To record the hit position of protons and $\alpha$-particles, our instrument requires a position-sensitive sensor plane. This can be achieved by the use of either a micro-channel plate (MCP) or a channel electron multiplier (CEM). Moreover, we explicitly require a high time resolution while maintaining high count numbers. This can raise a concern regarding MCPs as their saturation count rate is around 1 MHz, depending on the detecting surface area. On the other hand, CEMs present higher count rates independent of the hit area but may induce a lower velocity resolution due to their size. Cara et al. [11] use 32 CEMs to achieve a 1.5${}^{\circ }$ resolution in their high-cadence THOR instrument design. For MPA, the sensor has a rectangular shape (strip) and pixels are organized along the z axis. Figure 15 shows an anode array in the case of an MCP detector.

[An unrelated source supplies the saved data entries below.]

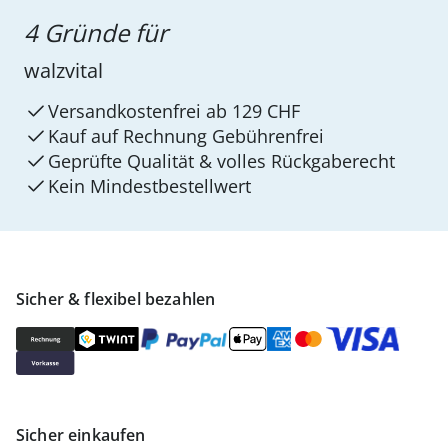
4 Gründe für
walzvital
Versandkostenfrei ab 129 CHF
Kauf auf Rechnung Gebührenfrei
Geprüfte Qualität & volles Rückgaberecht
Kein Mindest­bestellwert
Sicher & flexibel bezahlen
Sicher einkaufen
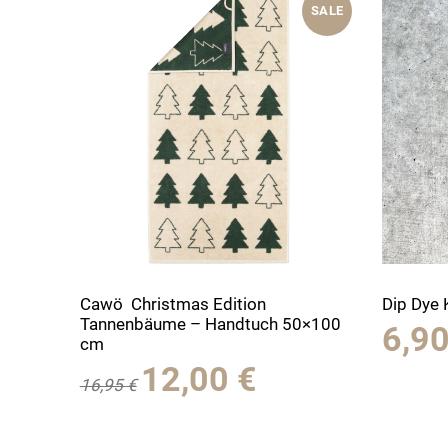
SALE
Cawö Christmas Edition
Dip Dye 
Tannenbäume – Handtuch 50×100
6,9
cm
Ursprünglicher
Aktueller
12,00
€
16,95
€
Preis
Preis
war:
ist:
16,95 €
12,00 €.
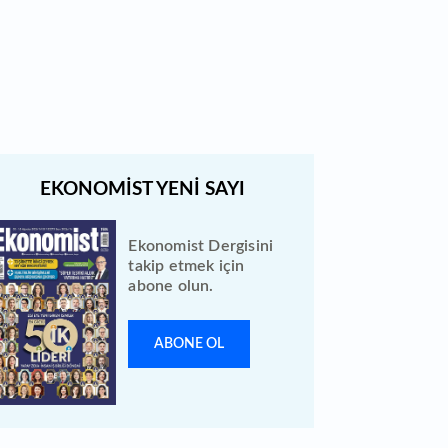
Türk Hava Yolları 2026 ilk yarı
bilanço verilerini KAP'a bildirdi
Ekonomist Dergisini
takip etmek için
abone olun.
ABONE OL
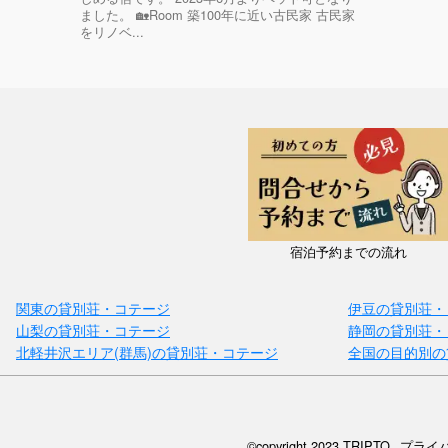
ました。 🏡Room 築100年に近い古民家 古民家
をリノベ...
宿泊予約までの流れ
関東の貸別荘・コテージ
伊豆の貸別荘・
山梨の貸別荘・コテージ
静岡の貸別荘・
北軽井沢エリア(群馬)の貸別荘・コテージ
全国の目的別の
©copyright 2023 TRIPTO
プライ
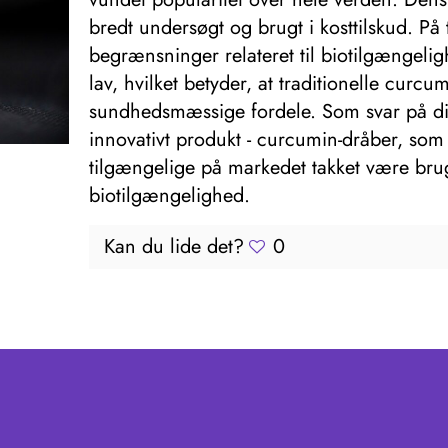
bredt undersøgt og brugt i kosttilskud. På
begrænsninger relateret til biotilgængelig
lav, hvilket betyder, at traditionelle curcum
sundhedsmæssige fordele. Som svar på dis
innovativt produkt - curcumin-dråber, som s
tilgængelige på markedet takket være brug
biotilgængelighed.
Kan du lide det?
0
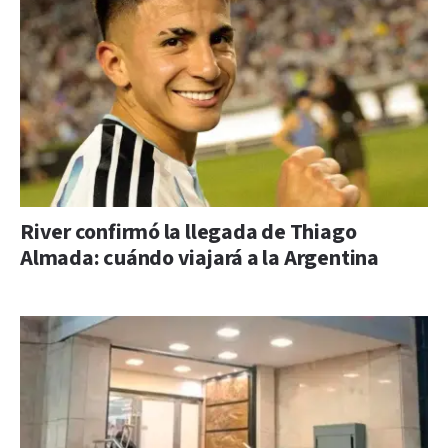
River confirmó la llegada de Thiago
Almada: cuándo viajará a la Argentina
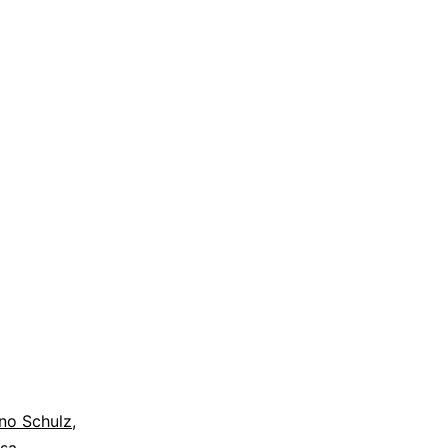
no Schulz
,
sa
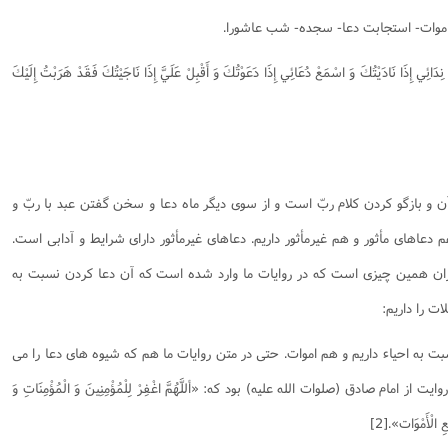
نامه سبک زندگی
پيش شماره 2 فصلنامه مطالعات معنوی
شماره اول فصل نامه تربیت تبلیغی
ی اموات- استجابت دعا- سجده- شب عاشورا.
 تربیتی
آئین دوست یابی
شماره دوم فصل نامه تربیت تبلیغی
شماره اول فصل نامه مطالعات معنوی
دَائِي إِذَا نَادَيْتُكَ وَ اسْمَعْ دُعَائِي إِذَا دَعَوْتُكَ وَ أَقْبِلْ عَلَيَّ إِذَا نَاجَيْتُكَ فَقَدْ هَرَبْتُ إِلَيْكَ
انواده
شماره دوم فصل نامه مطالعات معنوی
شماره سوم و چهارم فصل نامه تربیت تبلیغی
شماره سوم فصل نامه مطالعات معنوی
شماره پنج و شش فصل نامه تربیت تبلیغی
شماره چهارم و پنجم فصل نامه مطالعات معنوی
شماره ششم فصل نامه مطالعات معنوی
ن و بازگو کردن کلام ربّ است و از سوی دیگر ماه دعا و سخن گفتن عبد با ربّ و
شماره هشتم و نهم فصل‌نامه مطالعات معنوی
عاهای مأثور و هم غیرمأثور داریم. دعاهای غیرمأثور دارای شرایط و آدابی است.
شماره دهم فصل‌نامه مطالعات معنوی
ان همین چیزی است که در روایات ما وارد شده است که آن دعا کردن نسبت به
ت را داریم:
مِنَات»؛ هم نسبت به احیاء داریم و هم اموات. حتی در متن روایات ما هم که شیوه های دعا را می
مام صادق (صلوات الله علیه) بود که: «أللَّهُمَّ اغْفِرْ لِلْمُؤْمِنِينَ وَ الْمُؤْمِنَاتِ وَ
ِ الْأَمْوَات».[2]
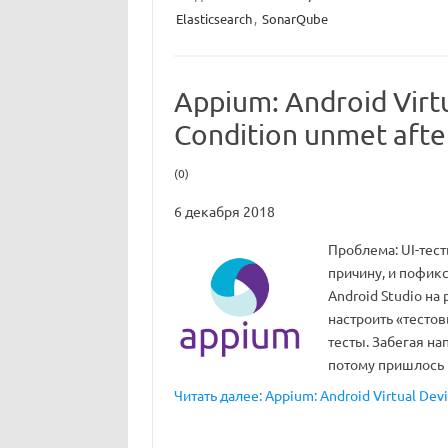
Elasticsearch
,
SonarQube
Appium: Android Virtu
Condition unmet aft
(0)
6 декабря 2018
Проблема: UI-тест
причину, и пофик
Android Studio на
настроить «тестов
тесты. Забегая н
потому пришлось 
Читать далее: Appium: Android Virtual Devi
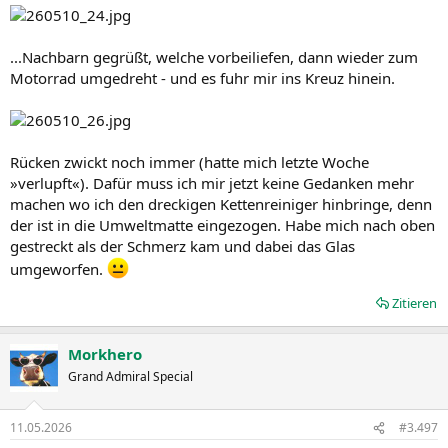
...Nachbarn gegrüßt, welche vorbeiliefen, dann wieder zum
Motorrad umgedreht - und es fuhr mir ins Kreuz hinein.
Rücken zwickt noch immer (hatte mich letzte Woche
»verlupft«). Dafür muss ich mir jetzt keine Gedanken mehr
machen wo ich den dreckigen Kettenreiniger hinbringe, denn
der ist in die Umweltmatte eingezogen. Habe mich nach oben
gestreckt als der Schmerz kam und dabei das Glas
umgeworfen.
Zitieren
Morkhero
Grand Admiral Special
11.05.2026
#3.497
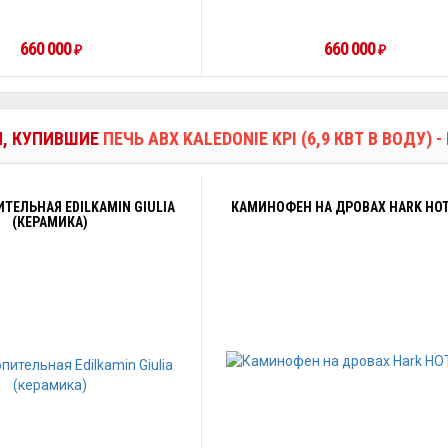
660 000
660 000
₽
₽
И, КУПИВШИЕ
ПЕЧЬ ABX KALEDONIE KPI (6,9 КВТ В ВОДУ)
ТЕЛЬНАЯ EDILKAMIN GIULIA
КАМИНОФЕН НА ДРОВАХ HARK HOT
(КЕРАМИКА)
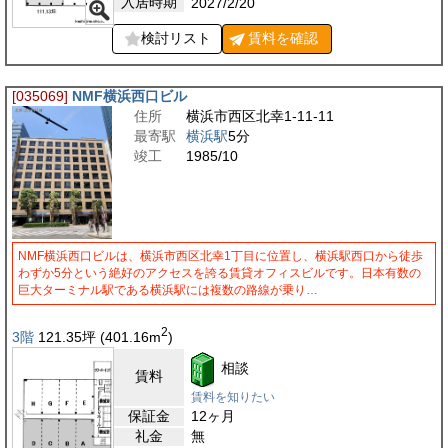
入居時期
2027/2/20
検討リスト
賃料を
確認
[035069]
NMF横浜西口ビル
住所
横浜市西区北幸1-11-11
最寄駅
横浜駅
5分
竣工
1985/10
NMF横浜西口ビルは、横浜市西区北幸1丁目に位置し、横浜駅西口から徒歩
わずか5分という絶好のアクセスを誇る賃貸オフィスビルです。日本有数の
巨大ターミナル駅である横浜駅には複数の路線が乗り…
2
3階
121.35
坪
(401.16
m
)
相談
賃料
賃料を知りたい
保証金
12ヶ月
礼金
無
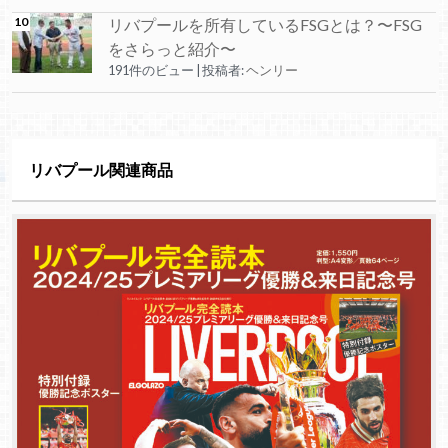
リバプールを所有しているFSGとは？〜FSG
をさらっと紹介〜
191件のビュー
|
投稿者:
ヘンリー
リバプール関連商品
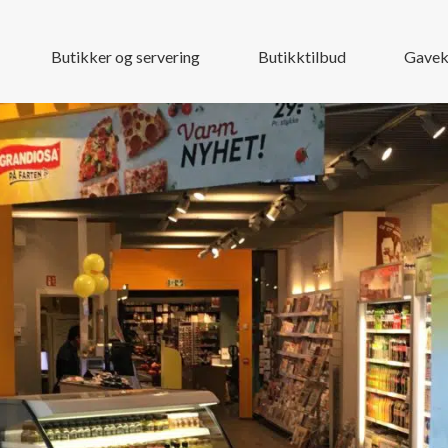
Butikker og servering
Butikktilbud
Gavek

While we do not show the MCP itself in this figure, we represent the MCP-produced electron clouds as gray circles. An acquisition chain is responsible for recording every hit and its position along the z axis. A pixel (yellow rectangle in Figure 15) can correspond to a unique anode wire or resistive strip, or a combination of neighboring wires/strips, depending on the trade-off between velocity resolution required for a particular measurement and counting statistics (the summation of counts from multiple wires/strips defines the number of counts in a pixel if multiple wires/strips are combined). We recommend that readout electronics composed of amplifiers and discriminators are multiplexed to reduce the number of components required.